:: Exercise ::
The result should be the lines from the one holding "Outline <item>right lung" to the end of the records below, repeated exactly. No pictures.

:: Records shown ::
◆ ◆ ◆ ◆ ◆ ◆ ◆

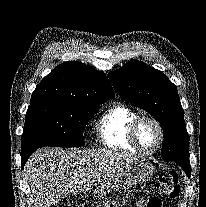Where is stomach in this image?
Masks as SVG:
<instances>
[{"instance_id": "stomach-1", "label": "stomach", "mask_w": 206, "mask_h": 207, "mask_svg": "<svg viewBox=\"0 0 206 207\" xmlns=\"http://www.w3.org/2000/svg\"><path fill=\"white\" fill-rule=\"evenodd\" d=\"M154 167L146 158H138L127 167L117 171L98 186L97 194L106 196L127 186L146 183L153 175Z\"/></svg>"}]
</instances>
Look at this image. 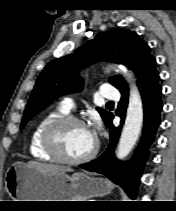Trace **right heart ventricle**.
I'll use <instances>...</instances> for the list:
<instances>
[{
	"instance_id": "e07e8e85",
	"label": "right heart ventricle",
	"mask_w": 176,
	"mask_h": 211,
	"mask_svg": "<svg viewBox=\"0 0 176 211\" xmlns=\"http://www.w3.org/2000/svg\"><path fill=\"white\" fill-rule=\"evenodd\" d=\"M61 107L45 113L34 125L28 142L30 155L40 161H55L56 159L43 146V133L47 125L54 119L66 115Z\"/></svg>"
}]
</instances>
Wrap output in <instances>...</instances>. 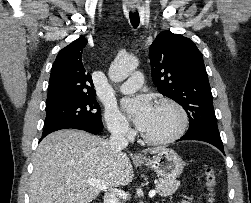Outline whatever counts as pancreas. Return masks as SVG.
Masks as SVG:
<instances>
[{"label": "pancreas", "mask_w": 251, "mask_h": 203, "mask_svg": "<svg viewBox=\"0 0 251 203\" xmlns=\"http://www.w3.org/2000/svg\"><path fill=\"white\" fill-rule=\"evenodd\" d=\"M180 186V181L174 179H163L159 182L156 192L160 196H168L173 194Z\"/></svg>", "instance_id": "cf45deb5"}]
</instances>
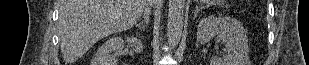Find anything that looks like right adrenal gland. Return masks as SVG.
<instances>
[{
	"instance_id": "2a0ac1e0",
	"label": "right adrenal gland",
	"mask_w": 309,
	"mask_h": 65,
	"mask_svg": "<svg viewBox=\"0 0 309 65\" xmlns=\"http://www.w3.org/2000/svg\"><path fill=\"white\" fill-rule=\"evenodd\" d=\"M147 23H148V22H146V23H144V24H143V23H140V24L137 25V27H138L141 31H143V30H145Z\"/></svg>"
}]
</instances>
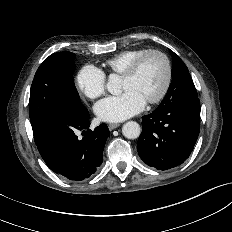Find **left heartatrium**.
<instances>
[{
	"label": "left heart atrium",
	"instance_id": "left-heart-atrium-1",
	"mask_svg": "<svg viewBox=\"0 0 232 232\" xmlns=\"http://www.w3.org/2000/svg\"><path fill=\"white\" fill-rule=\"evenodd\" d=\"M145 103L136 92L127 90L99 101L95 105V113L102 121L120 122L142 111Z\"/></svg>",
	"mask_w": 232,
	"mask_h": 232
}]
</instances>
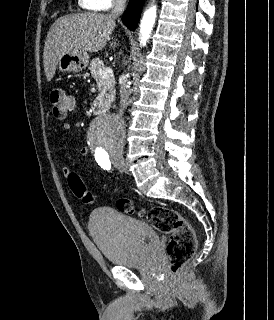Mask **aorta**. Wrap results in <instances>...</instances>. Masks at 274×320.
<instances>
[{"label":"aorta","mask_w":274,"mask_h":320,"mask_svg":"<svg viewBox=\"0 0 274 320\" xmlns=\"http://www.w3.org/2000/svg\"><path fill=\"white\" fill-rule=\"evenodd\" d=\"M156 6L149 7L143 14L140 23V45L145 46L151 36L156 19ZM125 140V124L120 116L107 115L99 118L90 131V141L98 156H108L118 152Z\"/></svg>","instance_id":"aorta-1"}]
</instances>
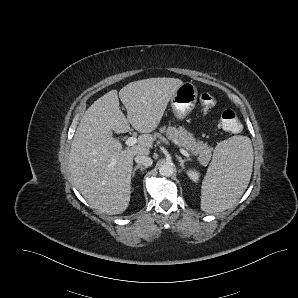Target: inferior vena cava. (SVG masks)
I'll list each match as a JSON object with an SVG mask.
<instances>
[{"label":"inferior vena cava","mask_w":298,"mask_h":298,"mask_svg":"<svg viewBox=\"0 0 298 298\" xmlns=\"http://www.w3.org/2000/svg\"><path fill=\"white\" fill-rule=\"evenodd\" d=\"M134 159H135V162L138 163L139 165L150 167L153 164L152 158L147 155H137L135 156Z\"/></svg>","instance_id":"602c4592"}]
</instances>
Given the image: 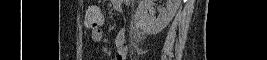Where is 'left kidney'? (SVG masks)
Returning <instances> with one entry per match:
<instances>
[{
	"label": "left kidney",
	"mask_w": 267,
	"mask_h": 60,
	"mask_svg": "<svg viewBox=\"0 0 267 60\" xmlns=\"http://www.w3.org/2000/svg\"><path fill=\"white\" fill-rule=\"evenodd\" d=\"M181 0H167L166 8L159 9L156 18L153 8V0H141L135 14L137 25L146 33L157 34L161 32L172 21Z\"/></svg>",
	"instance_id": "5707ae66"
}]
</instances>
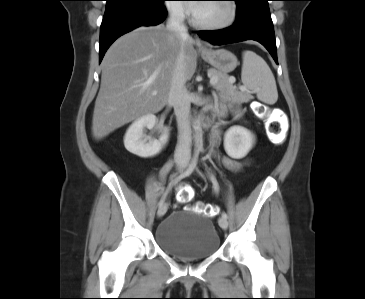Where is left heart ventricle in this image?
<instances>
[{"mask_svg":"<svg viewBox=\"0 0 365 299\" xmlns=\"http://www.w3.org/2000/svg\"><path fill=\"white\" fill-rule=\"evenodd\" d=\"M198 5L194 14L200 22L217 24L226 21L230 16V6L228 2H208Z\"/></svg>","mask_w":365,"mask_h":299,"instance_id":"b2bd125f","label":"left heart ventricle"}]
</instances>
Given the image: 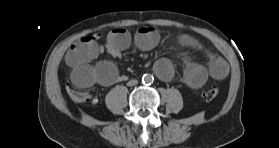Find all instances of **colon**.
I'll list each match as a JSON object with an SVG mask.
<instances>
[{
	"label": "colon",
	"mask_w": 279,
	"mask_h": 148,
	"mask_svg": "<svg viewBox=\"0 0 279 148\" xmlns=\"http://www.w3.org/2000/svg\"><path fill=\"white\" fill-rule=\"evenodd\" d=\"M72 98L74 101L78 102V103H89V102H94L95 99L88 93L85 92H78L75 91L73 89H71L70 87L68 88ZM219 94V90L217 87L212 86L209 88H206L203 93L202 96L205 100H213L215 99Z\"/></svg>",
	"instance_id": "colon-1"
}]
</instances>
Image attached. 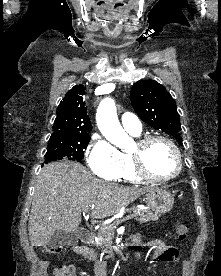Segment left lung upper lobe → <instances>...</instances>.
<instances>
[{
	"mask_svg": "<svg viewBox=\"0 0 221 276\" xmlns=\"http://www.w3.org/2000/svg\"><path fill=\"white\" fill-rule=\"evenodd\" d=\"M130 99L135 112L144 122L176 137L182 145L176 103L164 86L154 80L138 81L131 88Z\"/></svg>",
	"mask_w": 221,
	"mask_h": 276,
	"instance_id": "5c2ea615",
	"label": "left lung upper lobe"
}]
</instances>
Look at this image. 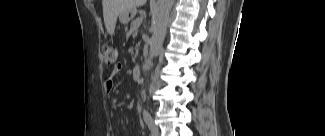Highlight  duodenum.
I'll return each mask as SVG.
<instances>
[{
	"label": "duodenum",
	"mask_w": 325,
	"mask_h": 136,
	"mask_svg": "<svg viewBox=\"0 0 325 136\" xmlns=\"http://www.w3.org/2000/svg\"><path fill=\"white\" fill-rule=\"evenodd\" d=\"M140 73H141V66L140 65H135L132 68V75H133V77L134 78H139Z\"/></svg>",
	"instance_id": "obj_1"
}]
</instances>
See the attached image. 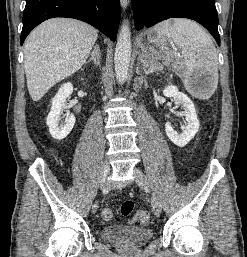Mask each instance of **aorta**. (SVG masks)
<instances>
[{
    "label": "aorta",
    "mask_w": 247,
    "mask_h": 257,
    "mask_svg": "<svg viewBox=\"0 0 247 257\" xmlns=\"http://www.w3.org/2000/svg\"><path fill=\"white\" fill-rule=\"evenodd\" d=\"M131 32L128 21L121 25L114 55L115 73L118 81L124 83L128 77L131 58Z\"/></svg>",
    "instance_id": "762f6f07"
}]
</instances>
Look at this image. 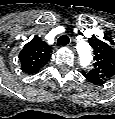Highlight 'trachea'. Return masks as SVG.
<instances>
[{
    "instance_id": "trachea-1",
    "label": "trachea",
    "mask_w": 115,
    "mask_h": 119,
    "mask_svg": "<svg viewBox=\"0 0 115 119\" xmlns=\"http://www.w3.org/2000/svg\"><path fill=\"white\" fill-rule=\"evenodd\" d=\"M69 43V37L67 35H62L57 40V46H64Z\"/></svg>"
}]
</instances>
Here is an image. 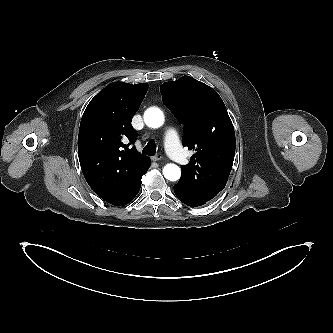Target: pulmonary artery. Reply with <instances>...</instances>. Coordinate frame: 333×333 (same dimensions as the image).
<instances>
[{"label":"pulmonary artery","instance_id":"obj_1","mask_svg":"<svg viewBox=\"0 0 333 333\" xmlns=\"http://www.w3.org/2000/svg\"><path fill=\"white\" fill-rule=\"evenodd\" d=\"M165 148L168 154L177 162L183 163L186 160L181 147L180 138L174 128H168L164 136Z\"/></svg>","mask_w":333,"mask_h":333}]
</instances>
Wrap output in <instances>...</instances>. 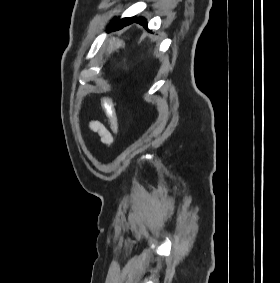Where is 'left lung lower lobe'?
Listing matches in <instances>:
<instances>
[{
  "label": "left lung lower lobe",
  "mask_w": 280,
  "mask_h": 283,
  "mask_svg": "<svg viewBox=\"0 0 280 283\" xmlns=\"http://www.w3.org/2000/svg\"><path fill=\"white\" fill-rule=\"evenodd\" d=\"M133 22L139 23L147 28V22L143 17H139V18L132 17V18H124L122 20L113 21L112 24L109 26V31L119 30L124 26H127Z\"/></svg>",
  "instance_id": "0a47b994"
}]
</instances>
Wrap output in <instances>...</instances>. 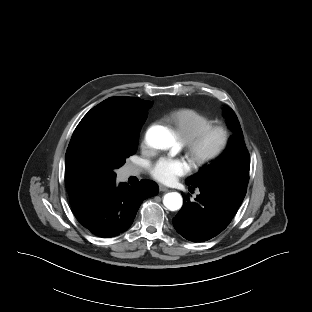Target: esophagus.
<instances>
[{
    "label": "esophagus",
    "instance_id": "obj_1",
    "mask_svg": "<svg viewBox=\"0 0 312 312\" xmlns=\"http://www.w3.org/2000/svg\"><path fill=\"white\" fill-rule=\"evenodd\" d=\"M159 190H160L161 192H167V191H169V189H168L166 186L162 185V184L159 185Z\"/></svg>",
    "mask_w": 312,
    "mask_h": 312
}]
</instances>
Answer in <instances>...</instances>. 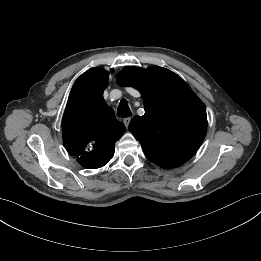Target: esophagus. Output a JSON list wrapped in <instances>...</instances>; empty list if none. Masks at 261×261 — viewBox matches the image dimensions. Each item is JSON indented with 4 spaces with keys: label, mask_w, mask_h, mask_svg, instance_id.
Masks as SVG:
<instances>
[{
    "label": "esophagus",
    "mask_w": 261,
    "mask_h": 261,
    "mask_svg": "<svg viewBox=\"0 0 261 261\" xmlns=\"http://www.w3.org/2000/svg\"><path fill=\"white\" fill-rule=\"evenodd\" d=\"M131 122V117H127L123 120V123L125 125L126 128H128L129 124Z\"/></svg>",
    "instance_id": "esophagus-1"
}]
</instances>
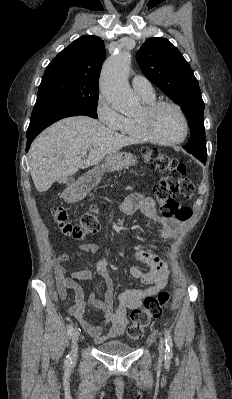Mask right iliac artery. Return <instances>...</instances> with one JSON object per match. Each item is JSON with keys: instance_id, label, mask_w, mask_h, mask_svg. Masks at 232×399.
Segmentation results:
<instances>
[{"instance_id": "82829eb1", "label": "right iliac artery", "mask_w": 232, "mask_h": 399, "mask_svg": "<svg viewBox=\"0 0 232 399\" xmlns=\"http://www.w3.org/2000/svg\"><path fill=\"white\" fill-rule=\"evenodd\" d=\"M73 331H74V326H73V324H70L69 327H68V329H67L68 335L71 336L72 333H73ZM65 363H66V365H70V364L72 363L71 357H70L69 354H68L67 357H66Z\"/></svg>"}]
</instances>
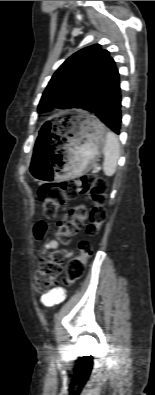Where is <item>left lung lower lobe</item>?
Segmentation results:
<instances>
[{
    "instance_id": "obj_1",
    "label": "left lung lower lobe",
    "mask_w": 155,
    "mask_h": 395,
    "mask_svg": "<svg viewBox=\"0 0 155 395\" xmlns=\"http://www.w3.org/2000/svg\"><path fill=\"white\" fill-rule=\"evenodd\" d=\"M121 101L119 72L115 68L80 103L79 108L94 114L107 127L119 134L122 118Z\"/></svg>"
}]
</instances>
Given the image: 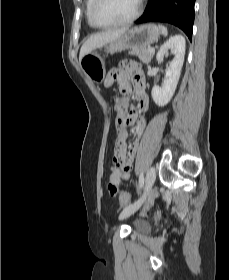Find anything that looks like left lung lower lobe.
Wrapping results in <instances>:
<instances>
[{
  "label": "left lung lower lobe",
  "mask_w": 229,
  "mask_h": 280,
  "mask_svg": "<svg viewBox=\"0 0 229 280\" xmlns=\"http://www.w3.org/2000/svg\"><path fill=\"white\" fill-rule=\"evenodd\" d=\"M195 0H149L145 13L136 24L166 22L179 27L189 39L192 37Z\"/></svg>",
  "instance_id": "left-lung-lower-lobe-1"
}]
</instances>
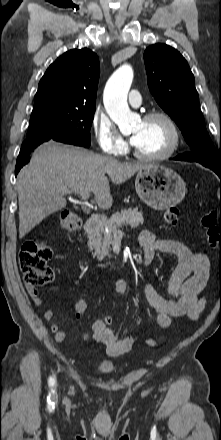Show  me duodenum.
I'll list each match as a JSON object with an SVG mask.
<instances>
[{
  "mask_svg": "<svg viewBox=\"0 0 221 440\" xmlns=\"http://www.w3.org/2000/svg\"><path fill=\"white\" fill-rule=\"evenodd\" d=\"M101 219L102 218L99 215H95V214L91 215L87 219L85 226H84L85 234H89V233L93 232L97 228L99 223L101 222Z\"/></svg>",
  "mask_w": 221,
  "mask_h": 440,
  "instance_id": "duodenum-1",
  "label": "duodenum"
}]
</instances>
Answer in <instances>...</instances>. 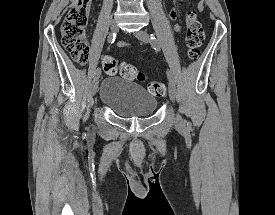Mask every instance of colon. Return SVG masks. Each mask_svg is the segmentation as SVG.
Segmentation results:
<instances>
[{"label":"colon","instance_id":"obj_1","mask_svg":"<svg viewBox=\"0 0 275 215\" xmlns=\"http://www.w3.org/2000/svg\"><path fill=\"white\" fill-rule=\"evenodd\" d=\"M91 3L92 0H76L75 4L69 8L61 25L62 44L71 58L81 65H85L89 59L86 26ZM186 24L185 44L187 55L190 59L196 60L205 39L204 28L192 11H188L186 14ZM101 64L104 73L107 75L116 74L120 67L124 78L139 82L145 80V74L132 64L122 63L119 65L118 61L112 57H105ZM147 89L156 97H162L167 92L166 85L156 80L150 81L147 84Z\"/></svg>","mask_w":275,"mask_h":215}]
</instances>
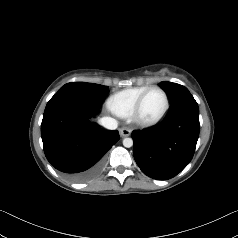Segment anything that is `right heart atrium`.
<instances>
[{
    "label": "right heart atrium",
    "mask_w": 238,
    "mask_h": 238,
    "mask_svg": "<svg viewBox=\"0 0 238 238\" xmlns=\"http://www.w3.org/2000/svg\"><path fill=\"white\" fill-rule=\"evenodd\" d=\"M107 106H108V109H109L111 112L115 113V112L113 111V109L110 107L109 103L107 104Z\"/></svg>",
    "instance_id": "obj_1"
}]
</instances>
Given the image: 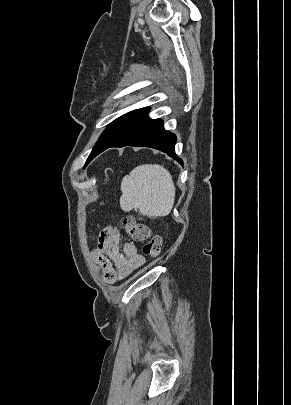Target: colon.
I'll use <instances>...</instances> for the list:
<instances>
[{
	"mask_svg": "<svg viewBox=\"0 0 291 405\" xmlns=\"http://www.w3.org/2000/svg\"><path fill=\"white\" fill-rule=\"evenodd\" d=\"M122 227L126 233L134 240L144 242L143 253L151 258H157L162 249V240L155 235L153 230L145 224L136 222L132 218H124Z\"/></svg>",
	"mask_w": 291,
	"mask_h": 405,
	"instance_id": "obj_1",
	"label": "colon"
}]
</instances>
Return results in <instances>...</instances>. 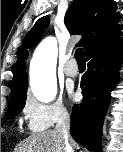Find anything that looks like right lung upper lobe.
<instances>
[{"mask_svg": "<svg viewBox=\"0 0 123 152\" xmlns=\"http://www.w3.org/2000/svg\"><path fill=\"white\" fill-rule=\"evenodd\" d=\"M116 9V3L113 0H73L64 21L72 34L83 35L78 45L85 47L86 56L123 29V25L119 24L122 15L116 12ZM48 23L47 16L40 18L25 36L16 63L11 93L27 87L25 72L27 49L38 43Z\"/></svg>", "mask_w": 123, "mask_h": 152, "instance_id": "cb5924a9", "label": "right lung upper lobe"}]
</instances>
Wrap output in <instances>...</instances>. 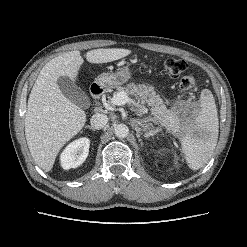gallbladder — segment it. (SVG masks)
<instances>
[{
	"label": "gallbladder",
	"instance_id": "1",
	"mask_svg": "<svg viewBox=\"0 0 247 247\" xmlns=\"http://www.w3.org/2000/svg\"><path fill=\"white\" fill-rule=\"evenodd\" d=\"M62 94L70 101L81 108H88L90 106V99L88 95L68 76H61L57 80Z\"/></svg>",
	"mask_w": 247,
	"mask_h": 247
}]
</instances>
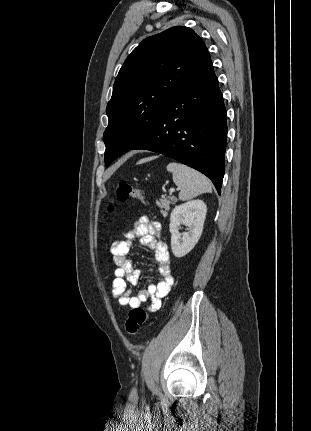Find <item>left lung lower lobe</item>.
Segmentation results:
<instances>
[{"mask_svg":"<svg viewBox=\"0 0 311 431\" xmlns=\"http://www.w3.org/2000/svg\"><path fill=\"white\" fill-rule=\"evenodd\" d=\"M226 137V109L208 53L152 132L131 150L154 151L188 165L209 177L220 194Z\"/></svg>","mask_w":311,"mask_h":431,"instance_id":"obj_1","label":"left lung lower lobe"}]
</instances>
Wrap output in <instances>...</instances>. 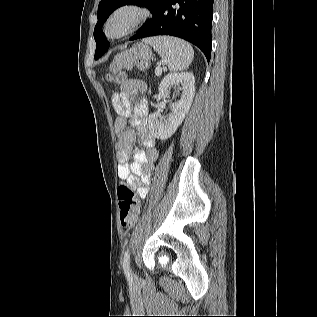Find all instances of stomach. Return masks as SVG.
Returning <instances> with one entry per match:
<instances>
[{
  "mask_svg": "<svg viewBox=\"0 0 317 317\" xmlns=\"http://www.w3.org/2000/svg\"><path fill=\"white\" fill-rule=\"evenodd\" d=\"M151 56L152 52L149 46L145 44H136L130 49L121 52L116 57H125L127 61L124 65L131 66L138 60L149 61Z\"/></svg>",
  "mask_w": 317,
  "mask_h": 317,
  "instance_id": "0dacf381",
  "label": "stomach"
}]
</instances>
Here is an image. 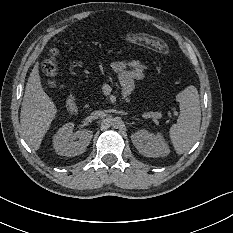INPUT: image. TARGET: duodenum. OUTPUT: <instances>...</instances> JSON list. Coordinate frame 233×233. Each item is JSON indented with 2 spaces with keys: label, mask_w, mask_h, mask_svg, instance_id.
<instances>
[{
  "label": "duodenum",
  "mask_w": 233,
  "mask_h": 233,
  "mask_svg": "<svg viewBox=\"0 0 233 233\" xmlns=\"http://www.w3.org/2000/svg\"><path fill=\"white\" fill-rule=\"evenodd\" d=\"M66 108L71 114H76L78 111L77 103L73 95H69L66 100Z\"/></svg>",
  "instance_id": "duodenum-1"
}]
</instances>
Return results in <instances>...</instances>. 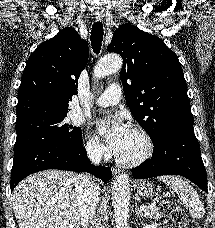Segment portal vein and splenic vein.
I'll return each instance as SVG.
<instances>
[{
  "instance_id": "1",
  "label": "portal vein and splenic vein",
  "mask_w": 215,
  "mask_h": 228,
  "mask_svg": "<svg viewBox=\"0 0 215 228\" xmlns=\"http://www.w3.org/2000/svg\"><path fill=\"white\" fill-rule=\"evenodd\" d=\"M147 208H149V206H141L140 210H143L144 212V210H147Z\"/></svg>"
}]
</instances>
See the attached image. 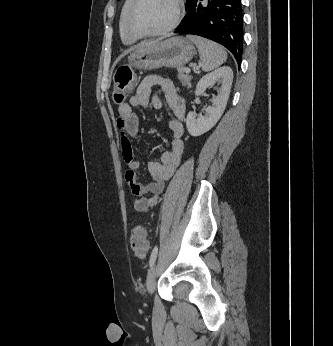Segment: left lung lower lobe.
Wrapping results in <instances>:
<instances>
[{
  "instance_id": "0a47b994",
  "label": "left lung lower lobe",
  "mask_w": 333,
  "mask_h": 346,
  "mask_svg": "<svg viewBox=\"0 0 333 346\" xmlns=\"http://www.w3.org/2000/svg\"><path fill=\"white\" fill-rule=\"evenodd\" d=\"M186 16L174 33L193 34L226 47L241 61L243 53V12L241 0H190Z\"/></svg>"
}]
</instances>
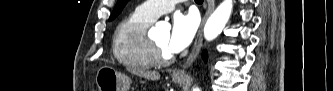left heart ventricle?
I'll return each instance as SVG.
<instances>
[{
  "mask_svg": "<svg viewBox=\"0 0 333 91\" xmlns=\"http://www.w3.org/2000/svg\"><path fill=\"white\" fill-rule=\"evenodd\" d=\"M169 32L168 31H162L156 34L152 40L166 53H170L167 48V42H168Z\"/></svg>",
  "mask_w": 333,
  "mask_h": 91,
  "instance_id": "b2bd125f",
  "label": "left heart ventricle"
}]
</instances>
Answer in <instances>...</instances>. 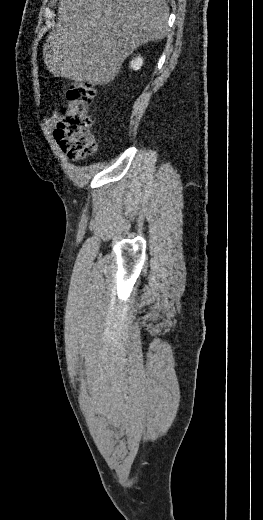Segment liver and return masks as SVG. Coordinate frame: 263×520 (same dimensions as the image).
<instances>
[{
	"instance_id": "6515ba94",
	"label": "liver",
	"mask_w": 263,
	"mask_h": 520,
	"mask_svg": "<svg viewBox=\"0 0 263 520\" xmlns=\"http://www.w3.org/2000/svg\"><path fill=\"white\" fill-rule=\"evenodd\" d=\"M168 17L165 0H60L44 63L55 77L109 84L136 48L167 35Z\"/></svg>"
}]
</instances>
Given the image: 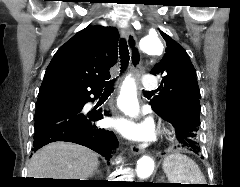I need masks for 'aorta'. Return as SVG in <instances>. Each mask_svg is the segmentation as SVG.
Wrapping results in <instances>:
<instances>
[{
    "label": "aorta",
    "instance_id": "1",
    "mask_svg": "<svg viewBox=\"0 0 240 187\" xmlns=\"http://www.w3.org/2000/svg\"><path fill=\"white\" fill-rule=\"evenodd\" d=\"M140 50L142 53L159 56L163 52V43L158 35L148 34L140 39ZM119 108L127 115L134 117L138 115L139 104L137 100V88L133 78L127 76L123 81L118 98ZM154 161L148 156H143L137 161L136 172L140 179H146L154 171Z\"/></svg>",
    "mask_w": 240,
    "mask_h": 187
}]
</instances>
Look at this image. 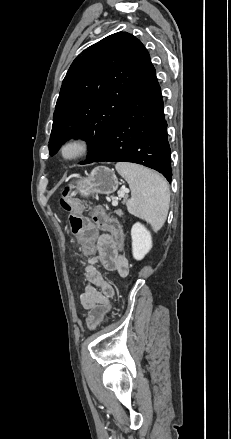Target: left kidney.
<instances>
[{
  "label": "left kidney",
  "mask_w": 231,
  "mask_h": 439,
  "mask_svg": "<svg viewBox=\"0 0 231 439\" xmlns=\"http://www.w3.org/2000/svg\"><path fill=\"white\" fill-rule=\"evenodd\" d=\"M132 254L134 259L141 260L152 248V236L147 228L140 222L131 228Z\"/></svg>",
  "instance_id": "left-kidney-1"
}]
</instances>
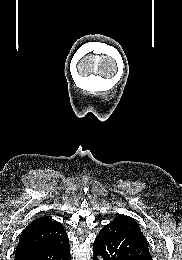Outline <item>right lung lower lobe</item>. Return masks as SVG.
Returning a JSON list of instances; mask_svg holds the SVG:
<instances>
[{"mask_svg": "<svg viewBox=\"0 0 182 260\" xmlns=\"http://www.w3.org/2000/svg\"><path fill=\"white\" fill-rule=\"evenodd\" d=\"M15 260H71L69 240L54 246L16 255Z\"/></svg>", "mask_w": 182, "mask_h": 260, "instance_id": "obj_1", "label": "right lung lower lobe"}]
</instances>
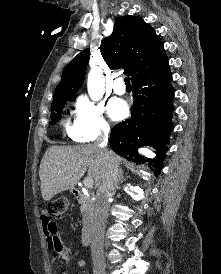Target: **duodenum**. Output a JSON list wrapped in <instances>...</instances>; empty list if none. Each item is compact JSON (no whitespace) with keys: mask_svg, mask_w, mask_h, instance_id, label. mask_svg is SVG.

◆ ◆ ◆ ◆ ◆ ◆ ◆

:: Completed exercise ::
Outline <item>right lung lower lobe</item>. Return masks as SVG.
Returning a JSON list of instances; mask_svg holds the SVG:
<instances>
[{"mask_svg": "<svg viewBox=\"0 0 182 260\" xmlns=\"http://www.w3.org/2000/svg\"><path fill=\"white\" fill-rule=\"evenodd\" d=\"M15 260H71L69 240L54 246L16 255Z\"/></svg>", "mask_w": 182, "mask_h": 260, "instance_id": "obj_1", "label": "right lung lower lobe"}]
</instances>
Target: **duodenum**. Output a JSON list wrapped in <instances>...</instances>; empty list if none. Each item is compact JSON (no whitespace) with keys: mask_svg, mask_w, mask_h, instance_id, label. mask_svg is SVG.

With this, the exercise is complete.